Brasília – As vendas da indústria cresceram 3,84% em novembro na comparação com outubro, interrompendo uma série de quatro meses de queda. A informação foi divulgada hoje (17) pela Confederação Nacional da Indústria (CNI). Embora a venda tenha crescido, outros indicadores, como pessoal empregado, horas trabalhadas e salários reais tiveram queda. Também caiu a utilização da capacidade instalada, que passou de 81% em outubro para 80,8% em novembro.

Apesar dos dados negativos, a entidade concorda com a avaliação do Ministério da Fazenda de que haverá recuperação da atividade econômica ao longo do primeiro trimestre deste ano, puxada pela sucessão de cortes nas taxas de juros iniciada em setembro. O chefe da Unidade de Política Econômica da CNI, Flávio Castelo Branco, classifica esse movimento como uma "acomodação" do setor produtivo ao novo ambiente de juros.

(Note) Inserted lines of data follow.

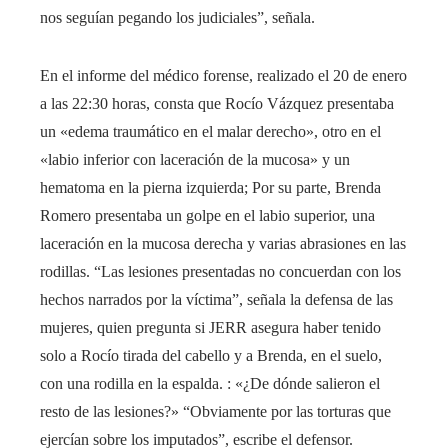
nos seguían pegando los judiciales”, señala.
En el informe del médico forense, realizado el 20 de enero
a las 22:30 horas, consta que Rocío Vázquez presentaba
un «edema traumático en el malar derecho», otro en el
«labio inferior con laceración de la mucosa» y un
hematoma en la pierna izquierda; Por su parte, Brenda
Romero presentaba un golpe en el labio superior, una
laceración en la mucosa derecha y varias abrasiones en las
rodillas. “Las lesiones presentadas no concuerdan con los
hechos narrados por la víctima”, señala la defensa de las
mujeres, quien pregunta si JERR asegura haber tenido
solo a Rocío tirada del cabello y a Brenda, en el suelo,
con una rodilla en la espalda. : «¿De dónde salieron el
resto de las lesiones?» “Obviamente por las torturas que
ejercían sobre los imputados”, escribe el defensor.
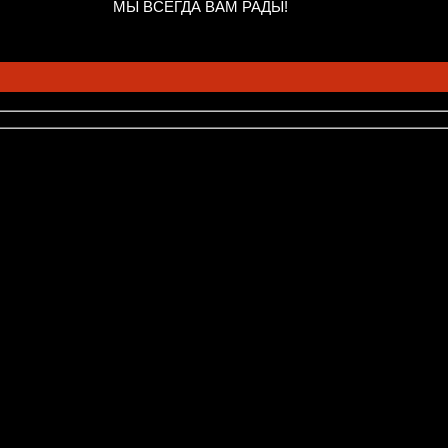
МЫ ВСЕГДА ВАМ РАДЫ!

Ele acredita, também, que o Comitê de Política Monetária (Copom) tem espaço para seguir cortando a taxa na reunião de amanhã porque a utilização da capacidade instalada da indústria caiu. Esse dado indica que há espaço para aumentar a produção e, dessa forma, conter movimentos inflacionários. "Isso mostra que não há restrição à oferta e que o Banco Central não precisa se preocupar com as pressões inflacionárias e pode cortar juros", comentou.

Como a maioria dos analistas de mercado, o economista da CNI aposta que o Copom cortará os juros em 0,75 ponto porcentual o que significa a manutenção do mesmo ritmo de queda visto no final do ano passado. Em 2006, o Copom terá menos reuniões (8 em vez de 12) e por isso precisará fazer cortes maiores para manter o ritmo iniciado em 2005. A próxima reunião do comitê só ocorrerá dentro de 44 dias.

"As vendas (em novembro) não surpreenderam, pois em outubro houve queda e era razoável que se vendesse em novembro o que estava acumulado", disse Castelo Branco, acrescentando que as vendas apenas retomaram o nível em que estavam em meados do segundo trimestre. De janeiro a novembro, as vendas acumularam 2 14% de alta em 2005.

As vendas fracas em outubro fizeram com que as indústrias virassem o mês com estoque elevado. Por isso, a produção em novembro caiu, apesar do crescimento nas vendas registrado naquele mês. A reação das vendas foi uma oportunidade para desovar estoques, mas não foi um movimento forte o suficiente para puxar a produção. Por isso, as horas trabalhadas na produção caíram 1,04% no mês. No ano, porém, elas ainda acumulam alta de 4,84%.

A pesquisa da CNI mostra ainda que o número de empregados da indústria caiu 0,36%, refletindo a queda no Produto Interno Bruto (PIB) de julho a setembro. A CNI explicou que há um tempo para que o comportamento do emprego espelhe as condições da economia. No período acumulado até novembro, no entanto, o indicador apresenta alta de 4,47%. Os salários líquidos caíram 0,09% em novembro contra outubro, o que foi considerado pela CNI uma estabilidade. No ano, o comportamento ainda é positivo: 8,20%.